Genetic screens have identified 12 genes predicted to encode components of a mechanotransduction complex needed to sense touch along the body. We have recently shown that co-expression of the products of four of these genes (mec-4, mec-10, mec-2, mec-6) in Xenopus oocytes produces an amiloride-sensitive sodium current. However, evidence that these proteins are needed for an amiloride-sensitive channel that responds to mechanical perturbation in vivo has been lacking. We have now recorded from PLM cells in vivo and find that touch evokes an inwardly-rectifying current that is likely to be carried by sodium and appears to be blocked by amiloride. Forces as small as 100 nN are sufficient to elicit an inward current in PLM. This current is unlikely to be a mechanical artifact, since larger forces fail to evoke any obvious change in membrane current in other neurons in the tail. Transduction current adapts rapidly during sustained stimulation. In a manner reminiscent of receptor potentials in Pacinian corpuscles in mammals, both positive and negative changes in force produce an inward current. Preliminary studies also suggest that this current is abolished by mutation of mec-4. We are currently examining the response in cells that lack this and other proteins in the degenerin channel complex, as well as other proteins implicated in the function of these cells. These experiments should allow us to identify touch cell genes needed for the initial transduction event as well as those that act subsequently.

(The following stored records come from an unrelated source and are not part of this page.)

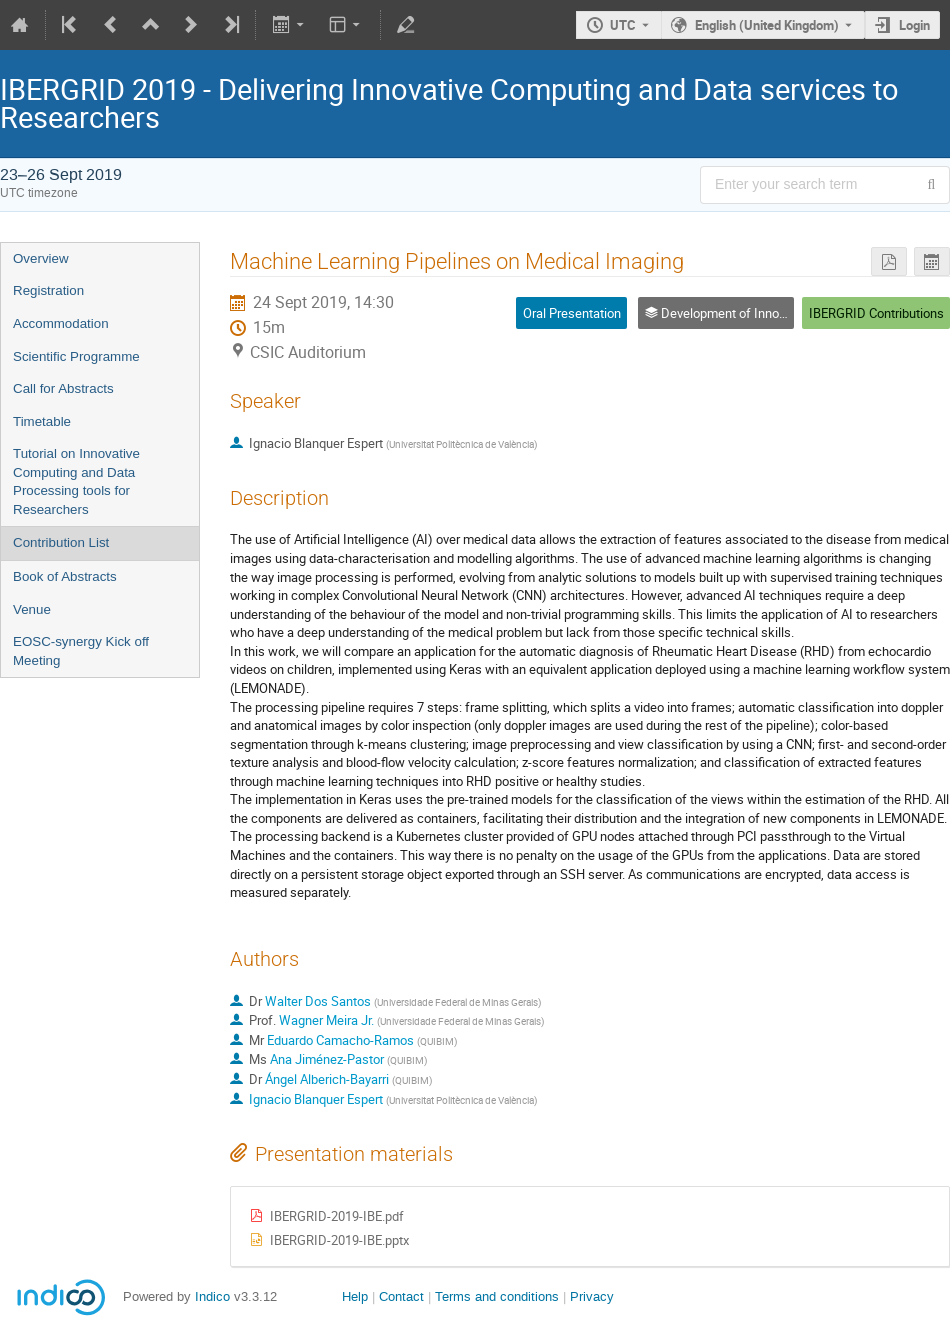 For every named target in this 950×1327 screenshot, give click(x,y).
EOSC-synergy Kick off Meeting (81, 651)
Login (914, 25)
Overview (41, 258)
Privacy (592, 1296)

Robert O'Hagan et al. (2006) Neuronal Development, Synaptic Function, and Behavior Meeting "Regulation of Dopamine Signaling in the Modulation of Locomotion"

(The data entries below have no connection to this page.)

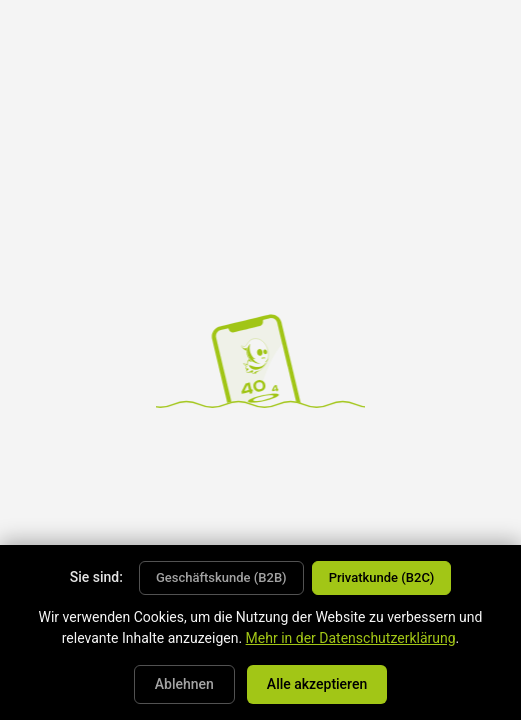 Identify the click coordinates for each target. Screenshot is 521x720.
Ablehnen (184, 684)
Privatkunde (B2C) (382, 577)
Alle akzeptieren (317, 684)
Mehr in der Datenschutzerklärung (351, 638)
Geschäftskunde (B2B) (221, 577)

Bob Horvitz, Robert O'Hagan

[Neuronal Development, Synaptic Function, and Behavior Meeting, 2006]

Although genes that encode dopamine receptors and other proteins involved in dopamine biosynthesis, uptake, and vesicle loading are known, we lack a clear understanding of how dopaminergic signaling is regulated. Genetic studies of the basal slowing response, a dopamine-mediated behavior of C. elegans, might elucidate mechanisms that regulate dopaminergic signaling. When well-fed hermaphrodites encounter a bacterial lawn, they slow their locomotion by approximately 30%. This behavior is called the basal slowing response and requires dopaminergic signaling. However, if animals are food-deprived for 30 minutes, they slow their locomotion by about 70% upon entry into a bacterial lawn. Dopamine plays a minor role in execution of this behavior, called the enhanced slowing response, suggesting that food-deprivation might suppress dopaminergic signaling and promote the use of other neurotransmitters to mediate locomotory slowing. We hope to understand how sensory stimulation causes dopamine release and how dopaminergic signaling is regulated. Screens for altered basal slowing responses might identify novel genes involved in processes such as sensory transduction; dopamine vesicle loading, priming, and fusion; and regulation of dopamine receptors or their downstream effectors. However, screens for animals with defects in basal slowing behavior are difficult because of the small magnitude of the response. For this reason, we first screened for mutants that exhibit an increased basal slowing response. We mutagenized cat-2 deletion mutants carrying cat-2 in an extrachromosomal array. This cat-2 mutant lacks the tyrosine hydroxylase needed for biosynthesis of dopamine and is defective in basal slowing behavior; however, the transgene rescues basal slowing behavior. Since this array is inherited by a fraction of the progeny, we can confirm that the increased basal slowing of isolates depends on cat-2 and endogenous dopamine. We are currently characterizing an isolate with a cat-2-dependent increased basal slowing response. In the future, we will perform screens for animals with defects in basal slowing by mutagenizing strains with increased basal slowing responses. We will characterize mutants identified in these screens using in vivo electrophysiological recordings of dopamine-secreting neurons and dopamine-responsive cells.